Explaining Social Yoga

What exactly is “Social Yoga” and why do we care about it so much?

Well, exercise is cool. Hanging out with your friends is cool. We like mixing the two together and we figured that you do as well.

The problem with living in Los Angeles is that if you’ve managed to wrangle enough friends to join you for a yoga class in the first place, the 30-45 minutes it takes to get to your cars, drive to a bar, and then find parking is enough to put the brakes on any post-yoga plans.

Solution? Have the class in a brewery. Your commute from your yoga mat to beer mat just got decimated. It’s an exercise in efficient time-management more than anything.

We like to think that brewery yoga is a great activity for couples both new and old. It’s never too far along in your relationship for date night. Get your parents to look after the kids for a morning and come down and have a good old stretch together before sitting down and discussing Jackson’s latest detention over a delicious craft beer.

That covers off friends and couples but the most important one for us is actually the most difficult one to address and to overcome: The loneliness of Los Angeles.

LA is a big city and it’s difficult to meet new people here. With the transportation system what it is, it’s not so easy to go to bars without driving to them, so they’re generally populated by groups of people who already know one another.

I noticed at my regular Tuesday evening yoga class in Hollywood that I’d see the same people pretty much every week and we’d even wave and shyly mutter a greeting and farewell but that was the end of our interaction. We had the same interest (yoga) and were on the same schedule.

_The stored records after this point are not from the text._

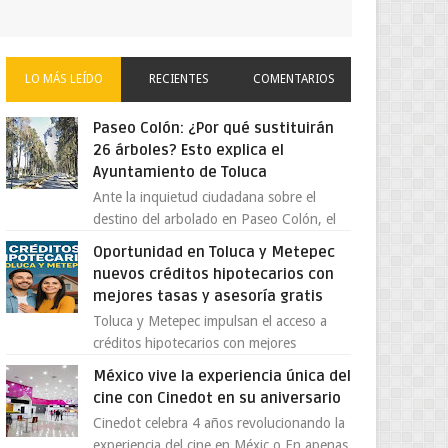
LO MÁS LEÍDO
RECIENTES
COMENTARIOS
Paseo Colón: ¿Por qué sustituirán
26 árboles? Esto explica el
Ayuntamiento de Toluca
Ante la inquietud ciudadana sobre el
destino del arbolado en Paseo Colón, el
gobierno municipal de Toluca aclaró que
Oportunidad en Toluca y Metepec
solo 26 ejemplares será...
nuevos créditos hipotecarios con
mejores tasas y asesoría gratis
Toluca y Metepec impulsan el acceso a
créditos hipotecarios con mejores
condiciones para las familias y
México vive la experiencia única del
emprendedores Con la creciente neces...
cine con Cinedot en su aniversario
Cinedot celebra 4 años revolucionando la
experiencia del cine en Méxic o En apenas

We should’ve become friends, but that thing about getting to the bar and it already being late kinda killed the desire to try.

The hope is that Social Yoga helps to solve that. That the likes of Facebook and Apple decided earlier in 2018 to focus on personal relationships rather than public content only fortifies our belief in what we’re doing. Our group on Meetup.com is closing in on 100 members and is growing every day.

We believe in community and we want to build our own. The fact that we can do that by practicing yoga in LA’s best breweries is an incredible bonus.